Stored data
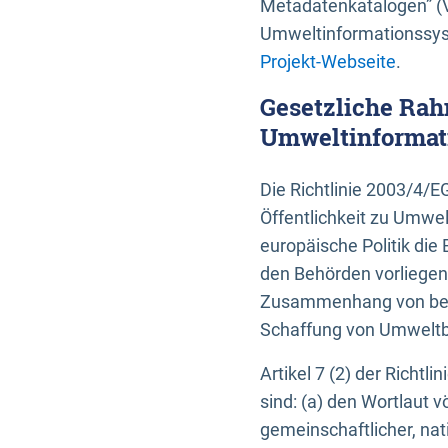
Metadatenkatalogen” (V
Umweltinformationssyst
Projekt-Webseite
.
Gesetzliche Rah
Umweltinformati
Die Richtlinie 2003/4/
Öffentlichkeit zu Umwel
europäische Politik die 
den Behörden vorliegen
Zusammenhang von beh
Schaffung von Umweltbe
Artikel 7 (2) der Richtl
sind: (a) den Wortlaut 
gemeinschaftlicher, nati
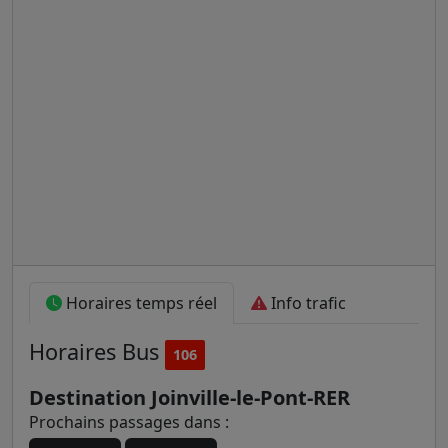
Horaires temps réel
Info trafic
Horaires
Bus
106
Destination Joinville-le-Pont-RER
Prochains passages dans :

About this exercise: Exactly the lines from the one holding "Gesetzliche Rah" to the last line of the records above should be duplicated, with no pictures among them.

Written answer:
Gesetzliche Rah
Umweltinformati
Die Richtlinie 2003/4/
Öffentlichkeit zu Umwel
europäische Politik die 
den Behörden vorliegen
Zusammenhang von beh
Schaffung von Umweltbe
Artikel 7 (2) der Richtl
sind: (a) den Wortlaut 
gemeinschaftlicher, nati
Horaires temps réel
Info trafic
Horaires
Bus
106
Destination Joinville-le-Pont-RER
Prochains passages dans :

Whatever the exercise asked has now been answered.